### ASSIGNMENT
If a line of the material holds the string "time", please copy it.

DATASET CONTENT START

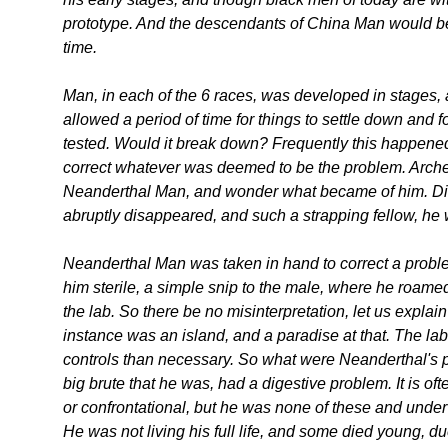
prototype. And the descendants of China Man would be 
time.
Man, in each of the 6 races, was developed in stage
allowed a period of time for things to settle down and 
tested. Would it break down? Frequently this happened, 
correct whatever was deemed to be the problem. Arche
Neanderthal Man, and wonder what became of him. Did 
abruptly disappeared, and such a strapping fellow, he
Neanderthal Man was taken in hand to correct a proble
him sterile, a simple snip to the male, where he roamed
the lab. So there be no misinterpretation, let us explain 
instance was an island, and a paradise at that. The la
controls than necessary. So what were Neanderthal's
big brute that he was, had a digestive problem. It is 
or confrontational, but he was none of these and und
He was not living his full life, and some died young, due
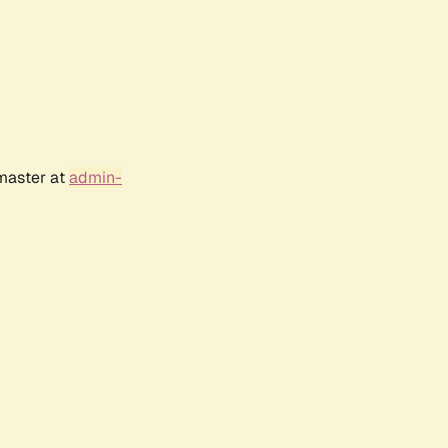
bmaster at
admin-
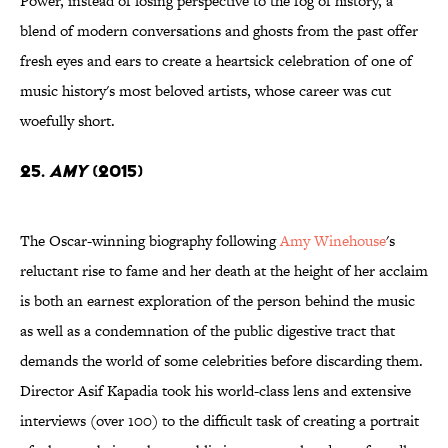
Power, instead of losing perspective to the fog of history, a
blend of modern conversations and ghosts from the past offer
fresh eyes and ears to create a heartsick celebration of one of
music history's most beloved artists, whose career was cut
woefully short.
25.
Amy
(2015)
The Oscar-winning biography following
Amy Winehouse
's
reluctant rise to fame and her death at the height of her acclaim
is both an earnest exploration of the person behind the music
as well as a condemnation of the public digestive tract that
demands the world of some celebrities before discarding them.
Director Asif Kapadia took his world-class lens and extensive
interviews (over 100) to the difficult task of creating a portrait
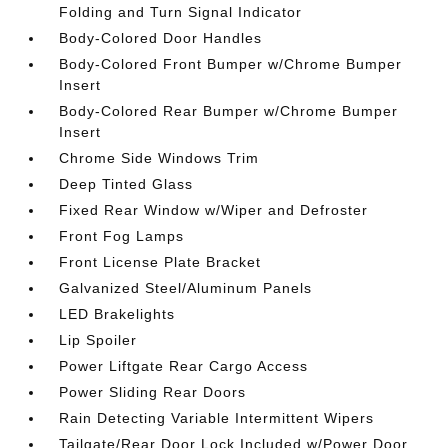
Folding and Turn Signal Indicator
Body-Colored Door Handles
Body-Colored Front Bumper w/Chrome Bumper
Insert
Body-Colored Rear Bumper w/Chrome Bumper
Insert
Chrome Side Windows Trim
Deep Tinted Glass
Fixed Rear Window w/Wiper and Defroster
Front Fog Lamps
Front License Plate Bracket
Galvanized Steel/Aluminum Panels
LED Brakelights
Lip Spoiler
Power Liftgate Rear Cargo Access
Power Sliding Rear Doors
Rain Detecting Variable Intermittent Wipers
Tailgate/Rear Door Lock Included w/Power Door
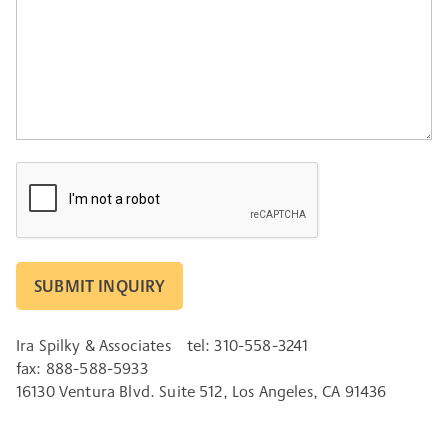
CAPTCHA
Ira Spilky & Associates
tel: 310-558-3241
fax: 888-588-5933
16130 Ventura Blvd. Suite 512, Los Angeles, CA 91436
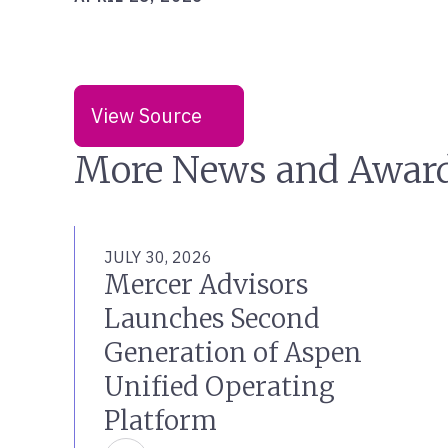
View Source
More News and Awar
JULY 30, 2026
Mercer Advisors
Launches Second
Generation of Aspen
Unified Operating
Platform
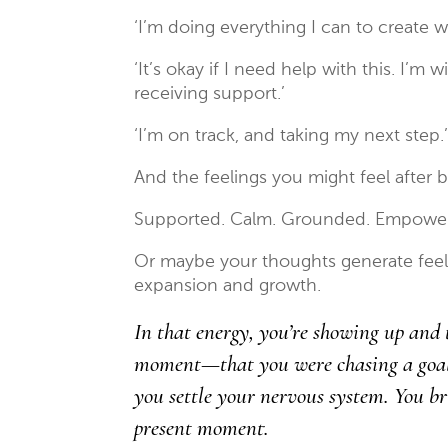
‘I’m doing everything I can to create w
‘It’s okay if I need help with this. I’m 
receiving support.’
‘I’m on track, and taking my next step.
And the feelings you might feel after 
Supported. Calm. Grounded. Empowe
Or maybe your thoughts generate feeli
expansion and growth.
In that energy, you’re showing up and 
moment—that you were chasing a goal, 
you settle your nervous system. You br
present moment.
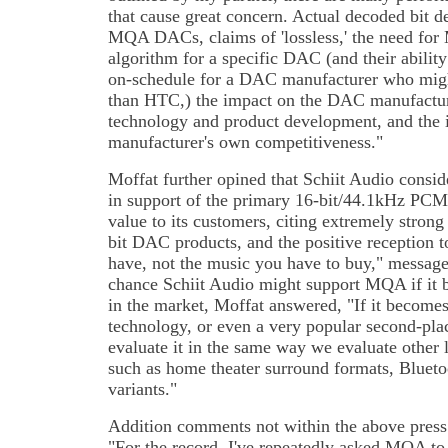
that cause great concern. Actual decoded bit 
MQA DACs, claims of 'lossless,' the need for
algorithm for a specific DAC (and their ability
on-schedule for a DAC manufacturer who might 
than HTC,) the impact on the DAC manufactur
technology and product development, and the
manufacturer's own competitiveness."
Moffat further opined that Schiit Audio consid
in support of the primary 16-bit/44.1kHz PCM 
value to its customers, citing extremely strong 
bit DAC products, and the positive reception 
have, not the music you have to buy," message
chance Schiit Audio might support MQA if it
in the market, Moffat answered, "If it become
technology, or even a very popular second-pla
evaluate it in the same way we evaluate other
such as home theater surround formats, Bluet
variants."
Addition comments not within the above press 
"For the record, I've repeatedly asked MQA to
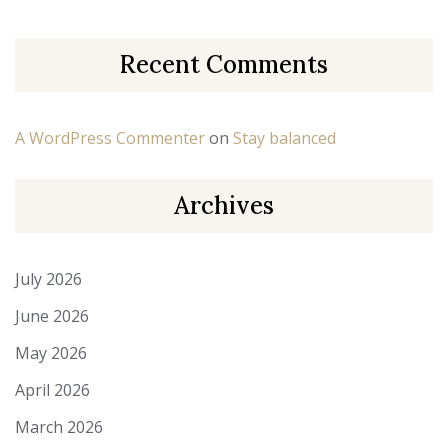
Recent Comments
A WordPress Commenter
on
Stay balanced
Archives
July 2026
June 2026
May 2026
April 2026
March 2026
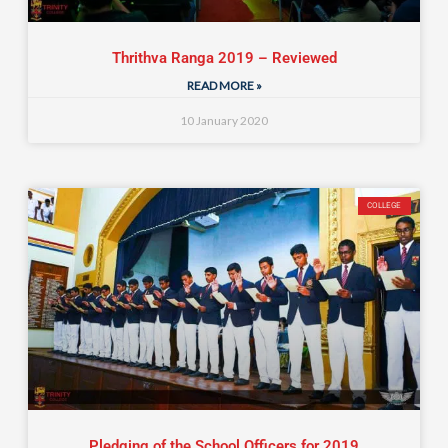
Thrithva Ranga 2019 – Reviewed
READ MORE »
10 January 2020
COLLEGE
Pledging of the School Officers for 2019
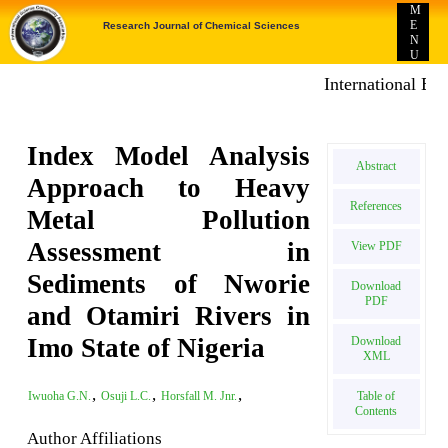
M
E
Research Journal of Chemical Sciences
N
U
International E-pub
Index Model Analysis
Abstract
Approach to Heavy
References
Metal Pollution
Assessment in
View PDF
Sediments of Nworie
Download
PDF
and Otamiri Rivers in
Imo State of Nigeria
Download
XML
,
,
,
Table of
Iwuoha G.N.
Osuji L.C.
Horsfall M. Jnr.
Contents
Author Affiliations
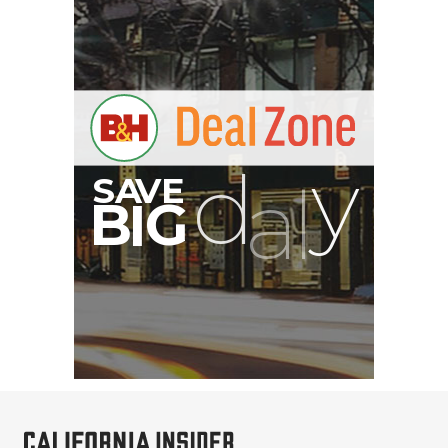
Pelican AEGIS Double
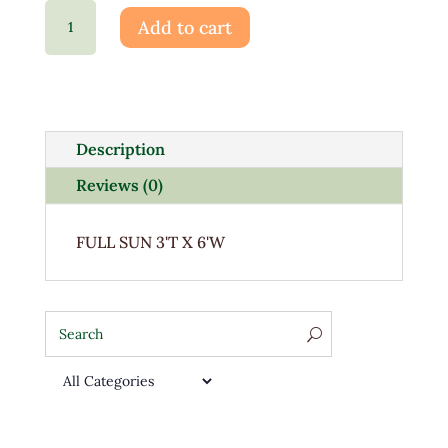
Spiraea
Add to cart
Little
Princess
3G
quantity
Description
Reviews (0)
FULL SUN 3'T X 6'W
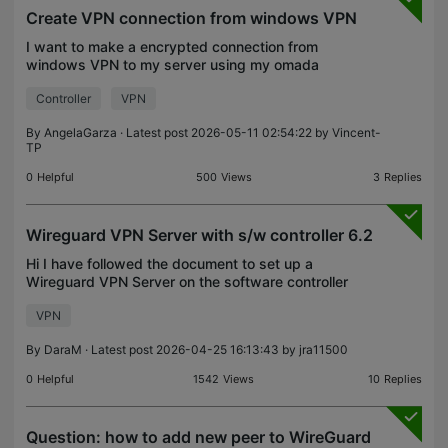
Create VPN connection from windows VPN
I want to make a encrypted connection from
windows VPN to my server using my omada
controller. I created VPN server type L2TP and a
Controller
VPN
user with L2TP also. But I know that on VPN server
type IPsec has mo
By
AngelaGarza
· Latest post 2026-05-11 02:54:22 by
Vincent-
TP
0
Helpful
500
Views
3
Replies
Wireguard VPN Server with s/w controller 6.2
Hi I have followed the document to set up a
Wireguard VPN Server on the software controller
6.2 -
VPN
https://support.omadanetworks.com/cac/document/118322/
My gateway is ER707-M2 with the latest firmware
By
DaraM
· Latest post 2026-04-25 16:13:43 by
jra11500
0
Helpful
1542
Views
10
Replies
Question: how to add new peer to WireGuard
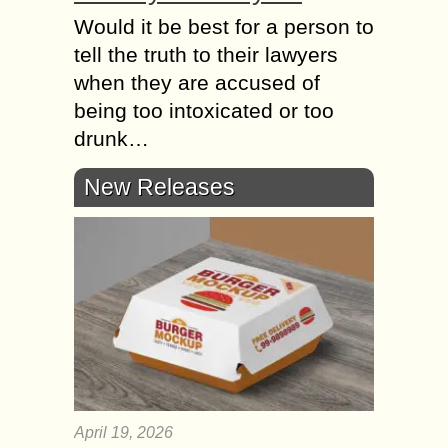
Would it be best for a person to
tell the truth to their lawyers
when they are accused of
being too intoxicated or too
drunk…
New Releases
April 19, 2026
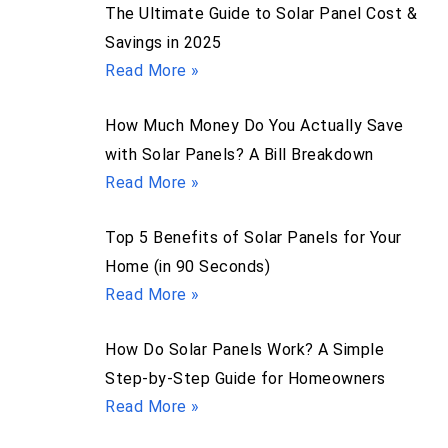
The Ultimate Guide to Solar Panel Cost &
Savings in 2025
Read More »
How Much Money Do You Actually Save
with Solar Panels? A Bill Breakdown
Read More »
Top 5 Benefits of Solar Panels for Your
Home (in 90 Seconds)
Read More »
How Do Solar Panels Work? A Simple
Step-by-Step Guide for Homeowners
Read More »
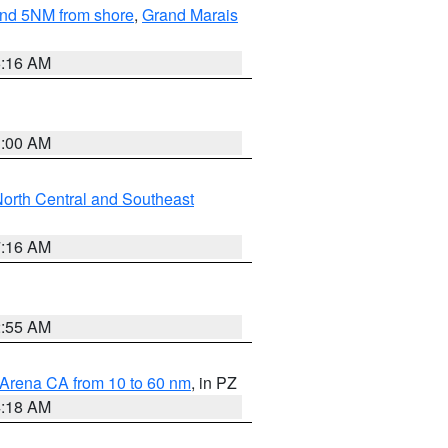
yond 5NM from shore
,
Grand Marais
6:16 AM
3:00 AM
orth Central and Southeast
7:16 AM
2:55 AM
 Arena CA from 10 to 60 nm
, in PZ
4:18 AM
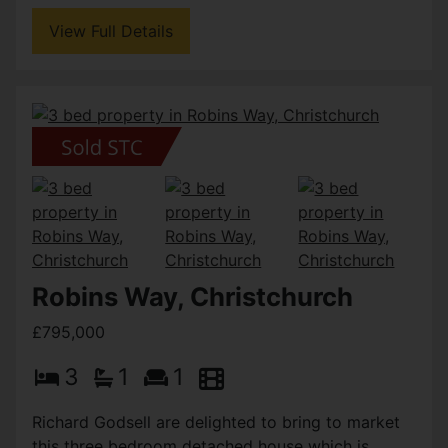
View Full Details
Robins Way, Christchurch
£795,000
3
1
1
Richard Godsell are delighted to bring to market
this three bedroom detached house which is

DATASET CONTENT END

### ANSWER BOX
time.
allowed a period of time for things to settle down and 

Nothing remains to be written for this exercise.